El encuentro de Sant'Egidio del 20 de octubre pasado en el Campidoglio entre los líderes de las grandes religiones mundiales, que contó con la presencia del papa Francisco, da fe de ello. El diálogo otorga un sentido positivo al pluralismo religioso existente. Mediante el diálogo podemos ser abiertos sin ser blandos, sin renegar de nosotros mismos. Esta es la respuesta a quien cree que, al menos, las guerras culturales son lícitas.
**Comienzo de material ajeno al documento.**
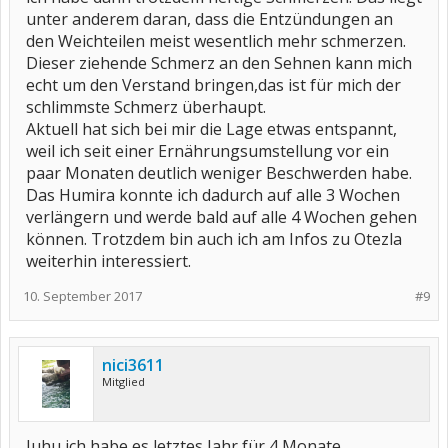
unter anderem daran, dass die Entzündungen an
den Weichteilen meist wesentlich mehr schmerzen.
Dieser ziehende Schmerz an den Sehnen kann mich
echt um den Verstand bringen,das ist für mich der
schlimmste Schmerz überhaupt.
Aktuell hat sich bei mir die Lage etwas entspannt,
weil ich seit einer Ernährungsumstellung vor ein
paar Monaten deutlich weniger Beschwerden habe.
Das Humira konnte ich dadurch auf alle 3 Wochen
verlängern und werde bald auf alle 4 Wochen gehen
können. Trotzdem bin auch ich am Infos zu Otezla
weiterhin interessiert.
10. September 2017
#9
nici3611
Mitglied
Juhu ich habe es letztes Jahr für 4 Monate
Nunca lo son. En las sociedades democráticas el equilibrio entre comunidades visibles y ciudadanía universal siempre está en vilo, en evolución. En cuanto europeos rechazamos las doctrinas étnico-raciales, apreciamos la sociedad abierta y defendemos el pluralismo sin dejar de mantenernos firmes en nuestras raíces. Se trata de una combinación que debe perfeccionarse continuamente, ya que no hay futuro ni en la autoctonía ni en el desarraigo globalista. Lo que se puede hacer en la práctica es recuperar un principio antiguo y siempre nuevo, que nació en el seno del hebraísmo y el cristianismo asumió: el principio de la alianza. Los aliados, que son distintos y así se mantienen, saben convertirse en una misma cosa.